Photo by Peter D’Aprix
For a slice of northern Mediterranean in both cuisine and ambiance, Tutti’s Off Main in the heart of downtown Ventura is the place to go. For those familiar with Tutti’s when it was in Montecito, where it flourished for 19 years, don’t expect the same restaurant in its Ventura incarnation. This is a new Tutti’s, with its own personality. While Italian influence still dominates, the scope has broadened to include more northern Mediterranean as well as Italian influenced Americana.
Winston Sullivan and his co-owner wife Susan (half Italian and half Sicilian) decided to relocate in the former livery stables just off Main Street. The early California ambience appealed to them, and the courtyard offered a perfect location for dining al fresco. But its personality was entirely different from that of the Montecito location. A new culinary approach was called for. Well, not really new so much as adjusted: “Amer-Ital” morphed into “Amer-Med-Ital”.

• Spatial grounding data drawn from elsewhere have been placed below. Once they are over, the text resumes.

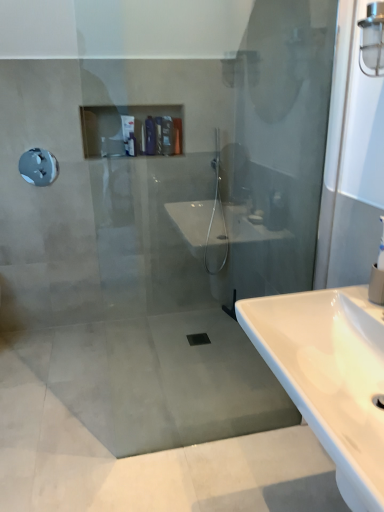 Question: Is matte plastic toiletries at upper center, the 1th toiletry when ordered from right to left, behind white glossy bottle at upper left, which is the 3th toiletry from right to left?

Choices:
 (A) yes
 (B) no

Answer: (A)

Question: Can you confirm if matte plastic toiletries at upper center, the third toiletry when ordered from left to right, is thinner than white glossy bottle at upper left, which is the 3th toiletry from right to left?

Choices:
 (A) no
 (B) yes

Answer: (A)

Question: From the image's perspective, is matte plastic toiletries at upper center, the 1th toiletry when ordered from right to left, on top of white glossy bottle at upper left, positioned as the 1th toiletry in left-to-right order?

Choices:
 (A) no
 (B) yes

Answer: (B)

Question: Can you confirm if matte plastic toiletries at upper center, the 1th toiletry when ordered from right to left, is shorter than white glossy bottle at upper left, positioned as the 1th toiletry in left-to-right order?

Choices:
 (A) no
 (B) yes

Answer: (B)

Question: From a real-world perspective, is matte plastic toiletries at upper center, the third toiletry when ordered from left to right, on top of white glossy bottle at upper left, which is the 3th toiletry from right to left?

Choices:
 (A) no
 (B) yes

Answer: (A)

Question: From the image's perspective, is matte plastic toiletries at upper center, the third toiletry when ordered from left to right, located beneath white glossy bottle at upper left, which is the 3th toiletry from right to left?

Choices:
 (A) no
 (B) yes

Answer: (A)

Question: Does matte plastic toiletries at upper center, the third toiletry when ordered from left to right, have a lesser width compared to metallic gray showerhead at upper left?

Choices:
 (A) no
 (B) yes

Answer: (A)

Question: Considering the relative sizes of matte plastic toiletries at upper center, the 1th toiletry when ordered from right to left, and metallic gray showerhead at upper left in the image provided, is matte plastic toiletries at upper center, the 1th toiletry when ordered from right to left, bigger than metallic gray showerhead at upper left?

Choices:
 (A) no
 (B) yes

Answer: (B)

Question: From a real-world perspective, is matte plastic toiletries at upper center, the third toiletry when ordered from left to right, positioned over metallic gray showerhead at upper left based on gravity?

Choices:
 (A) yes
 (B) no

Answer: (A)

Question: Can metallic gray showerhead at upper left be found inside matte plastic toiletries at upper center, the 1th toiletry when ordered from right to left?

Choices:
 (A) no
 (B) yes

Answer: (A)

Question: Does matte plastic toiletries at upper center, the 1th toiletry when ordered from right to left, have a smaller size compared to metallic gray showerhead at upper left?

Choices:
 (A) no
 (B) yes

Answer: (A)

Question: From the image's perspective, is matte plastic toiletries at upper center, the third toiletry when ordered from left to right, over metallic gray showerhead at upper left?

Choices:
 (A) yes
 (B) no

Answer: (A)

Question: From a real-world perspective, is white glossy sink at lower right located beneath matte plastic toiletries at upper center, the third toiletry when ordered from left to right?

Choices:
 (A) yes
 (B) no

Answer: (A) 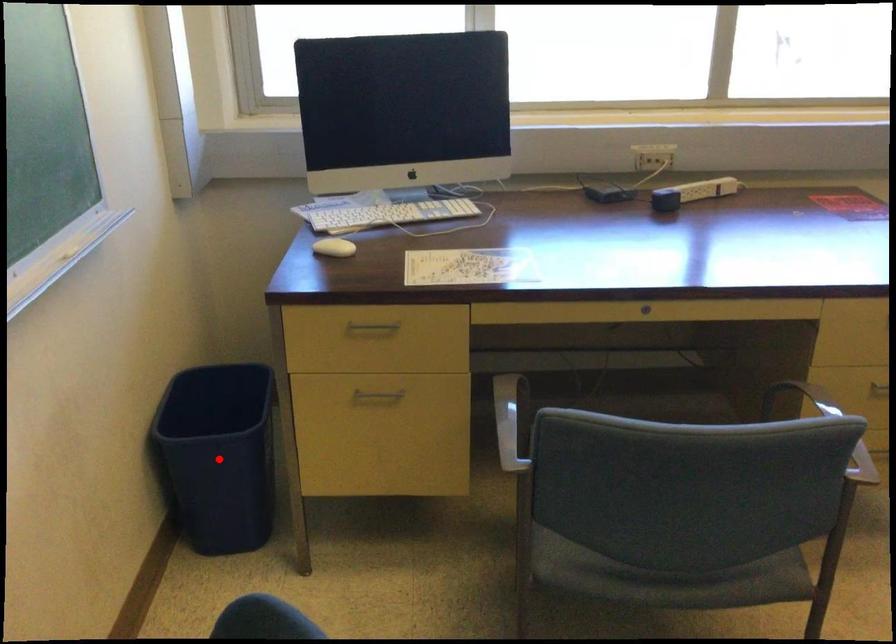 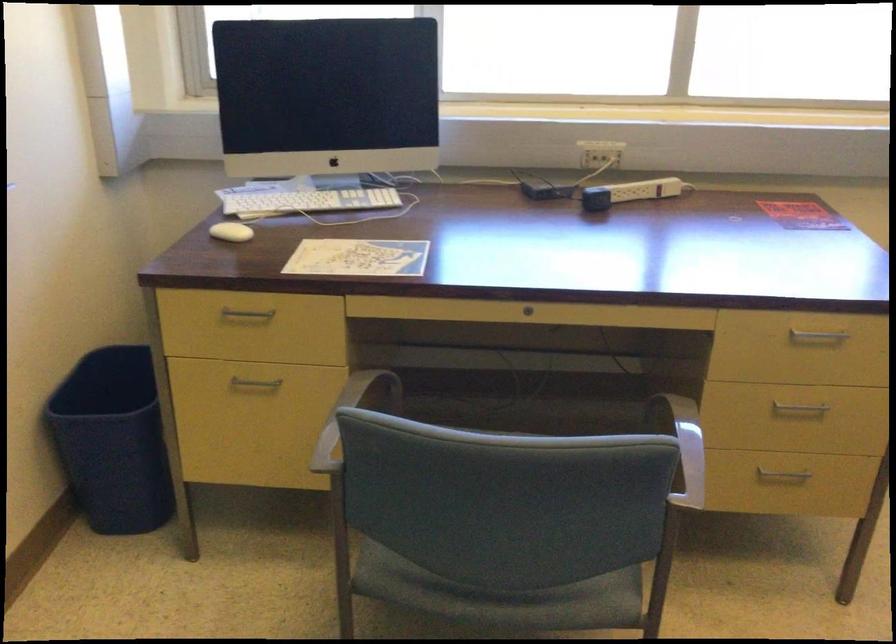 Locate, in the second image, the point that corresponds to the highlighted location in the first image.

(113, 440) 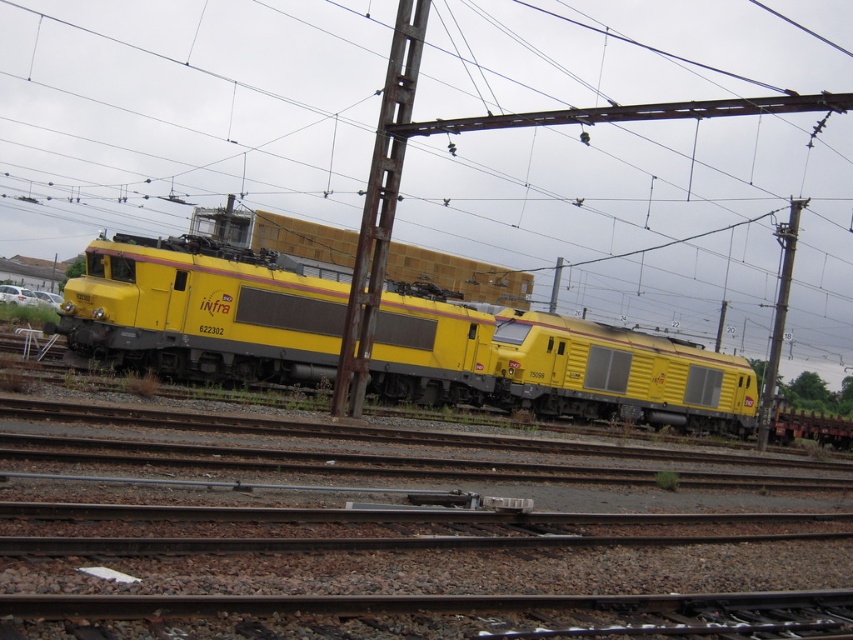 You are a railway worker standing at the edge of the tracks. You need to check the status of the metallic pole at right but must avoid the yellow matte train at center. Since the train is currently stationary, can you safely walk around it to reach the pole?

The yellow matte train at center is in front of the metallic pole at right, so the pole is behind the train from your perspective. Since the train is stationary, you can safely walk around it to reach the metallic pole at right.

You are a railway worker standing at the edge of the tracks. You need to inspect both the yellow matte train at center and the yellow matte train car at center. Which one should you check first if you want to start with the one nearest to you?

You should check the yellow matte train at center first because it is closer to you than the yellow matte train car at center.

You are a railway worker inspecting the tracks. You notice the yellow matte train car at center and the metallic pole at right. Which object is closer to you based on their sizes?

The yellow matte train car at center has a smaller size compared to the metallic pole at right, which indicates that the metallic pole at right is closer to you since smaller objects in the distance appear smaller. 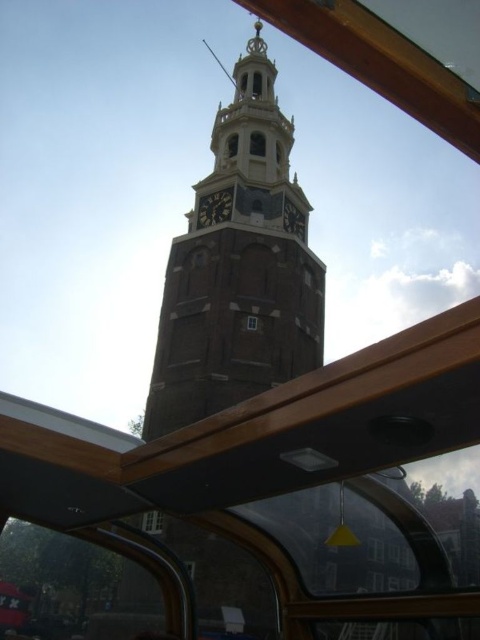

First thing, they installed a wood-fired pizza oven. A seamless banquette is set along one exposed brick wall, bordered with tables for two or four. The courtyard wall is all French windows opening out onto the dining patio shaded with an expansive wooden trellising, orange and lemon trees espaliered up the support columns, and large pots with olive bushes. A dense rosemary hedge marks off the side boundary while a decorative stucco wall closes the end, complete with a built-in outside fireplace that provides a flickering ambiance and heat on cool evenings. Here, old California meets the northern coast of the Mediterranean, complete with ocean breezes and herbal scents.
The ambience carries through seamlessly in the cuisine. Open for breakfast and brunch (weekends), lunch and dinner, they are part café, part trattoria, and part ristorante. Montecito old-timers will recognize breakfast, with everything from good old bacon and eggs to brioche French toast, blueberry corn cakes, and golden polenta with maple syrup and butter. Lunch leans heavily to soups, salads, sandwiches, pizzas, ground Angus sirloin burgers, Cornish game hen, steaks, and fish dishes.
The dinner menu, on the other hand, is quite different. The chef who stayed on from Montecito does the breakfasts, brunches, and lunches—but the dinner chef, at the direction of Susan Sullivan, is exploring new ground in Ventura. As well as popular California cuisine and daily soups, there are “Tutti’s tappas,” dishes with more of an Italian bent rather than Spanish. They are presented in two groups: vegetables in one, seafood and meats in the other. For the “big plate” diner, there is the selection called “Big Plate Entrées.” These range from rib eye steaks with haystack potatoes to braised lamb shank, grilled pork chop over whipped sweet potatoes, rotisserie roast chicken, and spit roasted Cornish game hen stuffed with apricots, currents, and herbs. Grilled ahi tuna is presented with a gateau of roasted beets, goat cheese, and walnuts with tarragon beurre blanc. There is seafood cioppino, seafood risotto, and a variety of pasta dishes as well.
Like most new restaurants, Tutti’s Off Main has had some ups and downs over the last couple of years. But on my visit for lunch in mid-October, Susan and Winston appeared to have worked out most of the hiccups. I was served an excellent chilled poached salmon salad. The salmon was perfectly cooked—moist and tender, with no overcooking. A hint of parmesan found its way into each bite of salad greens. Three tender spears of asparagus and mixed baby greens embellished with a mélange of market vegetables made an excellent match along with the raspberry vinaigrette with just a touch of saffron lemon aioli. For dessert, the raspberry tort finger was a bit heavy on crust and low on raspberry, but the crème anglais eased what slight dryness that caused. Their lemon desserts are famous for those wonderful mouth puckering Italian lemon fillings.
All in all, a great place to eat any meal, meet friends, have a slice after a movie, or even hold a business event.